(June 9) – Online investors need more protection and would benefit from new rules requiring brokerage firms to detail risks such as the potential for delays and outages, concludes the General Accounting Office,” The Wall Street Journal is reporting today.
“The GAO said investors using the Web to trade also need better disclosure of privacy policies, margin-lending practices and trade execution.
“Those findings come as the Securities and Exchange Commission’s efforts to beef up enforcement of online stock scams have hit a snag in Congress. Earlier this week, the House Appropriations Committee voted to increase the SEC’s budget for fiscal 2001 by $24.8 million to $392 million. But that was only about half of the increase sought by the agency, which had asked for a 12% increase to $422.8 million, in large part to increase the number of staff focusing on online stock fraud and to boost the pay for accountants and lawyers.

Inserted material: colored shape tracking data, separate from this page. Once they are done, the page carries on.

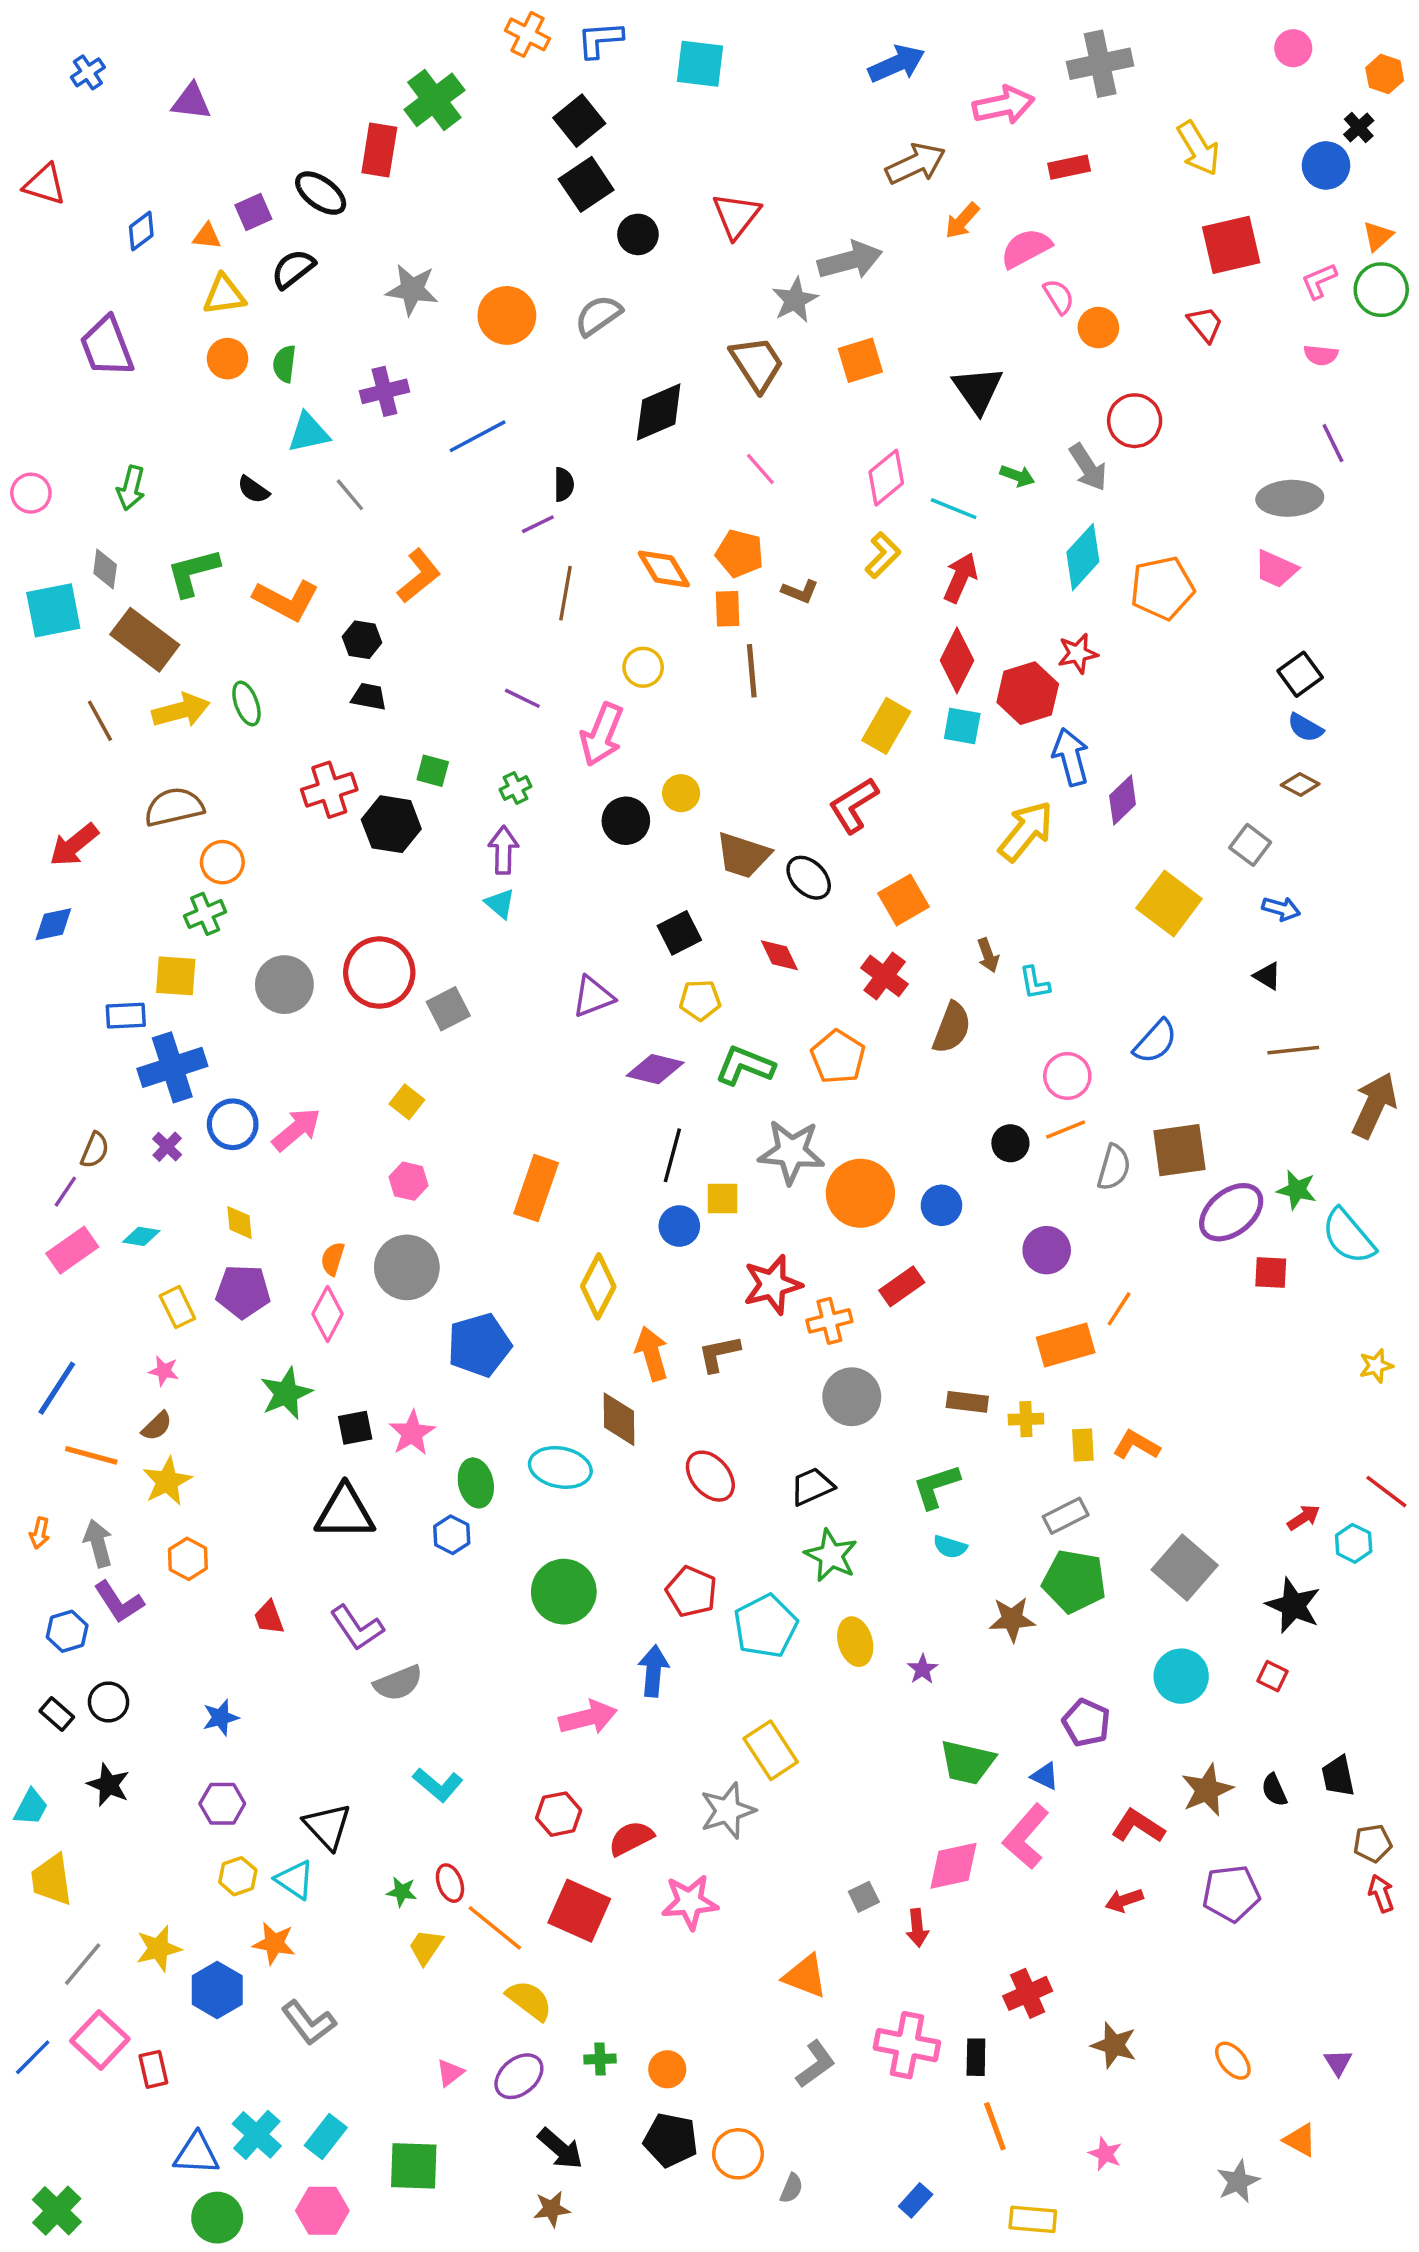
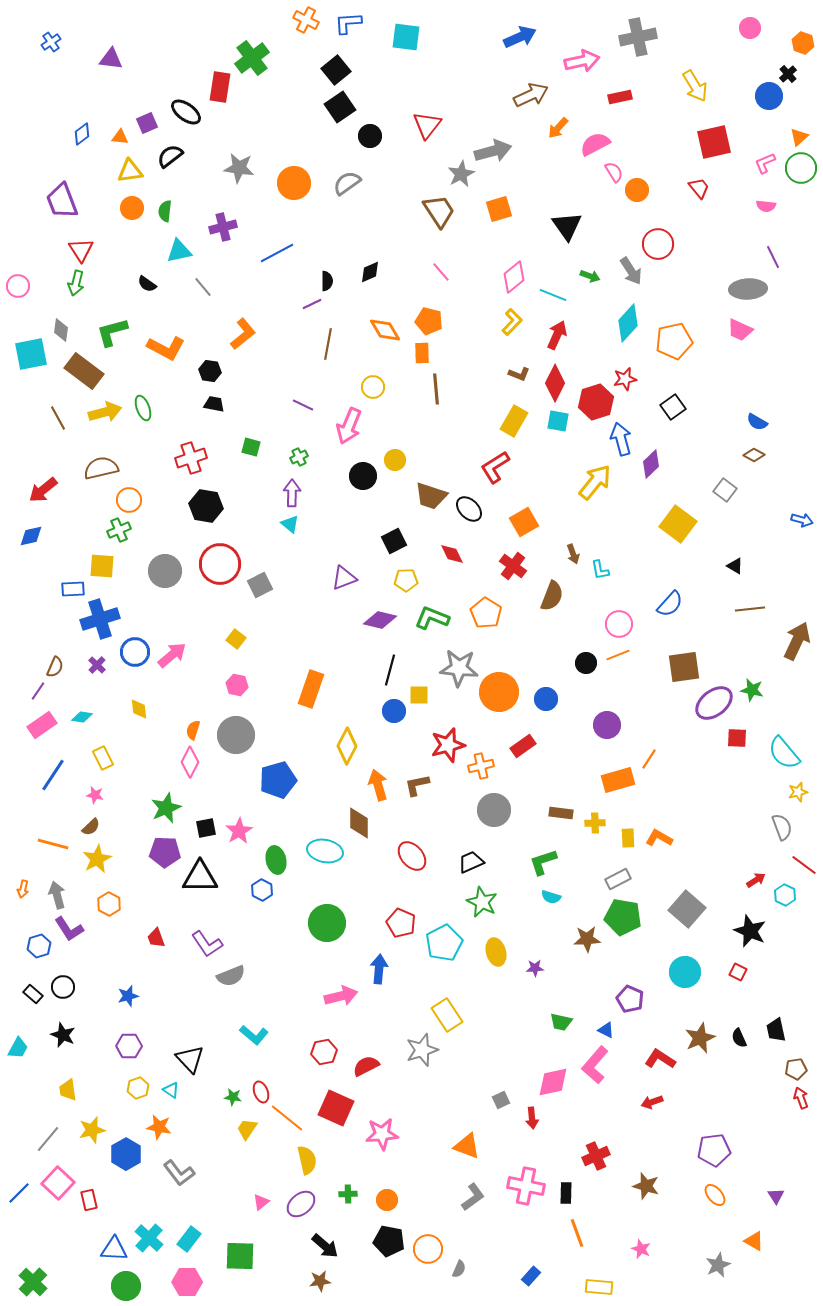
red triangle: (45, 184) -> (81, 250), moved, turned 40
black diamond: (659, 412) -> (370, 272), moved, size x0.6
brown L-shape: (800, 591) -> (519, 374), moved
black square: (1300, 674) -> (673, 407), moved
black hexagon: (391, 824) -> (206, 506), moved
blue arrow: (1281, 909) -> (802, 520), moved
gray semicircle: (1114, 1167) -> (782, 827), moved, turned -36
cyan semicircle: (1348, 1236) -> (784, 753), moved
purple pentagon: (243, 1292) -> (165, 852), moved
blue line: (57, 1388) -> (53, 775), moved
purple star: (922, 1669) -> (535, 968), turned 30
green trapezoid: (967, 1762) -> (561, 1022), size x0.7
yellow trapezoid: (52, 1880) -> (68, 1090), moved, size x0.7
cyan triangle: (295, 1880) -> (171, 1090), size x0.7
purple pentagon: (1231, 1893) -> (714, 1150), moved
pink star: (690, 1902) -> (382, 1134), moved
yellow semicircle: (529, 2000) -> (307, 1160), turned 40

“The GAO report, issued Thursday, focuses on 12 brokerage firms that accounted for about 90% of online-trading volume in 1999.
“Officials from one firm told the GAO that they had so many outages that they didn’t keep track of them all. Another firm told the GAO it tracked only those outages that lasted more than 25 minutes or affected at least 25% of its customers.
“The GAO recommended that the SEC ‘require broker-dealers with online-trading systems to maintain consistent records on systems delays and outages and their related causes and to disclose the potential for service disruptions on their Web sites,’ key House Democrats wrote SEC Chairman Arthur Levitt in summarizing the report.
“The GAO found only 25% of the firms it surveyed posted information about margin requirements on their Web sites. Others provide investors with agreements describing lending terms in hard-to-understand ‘legalese.’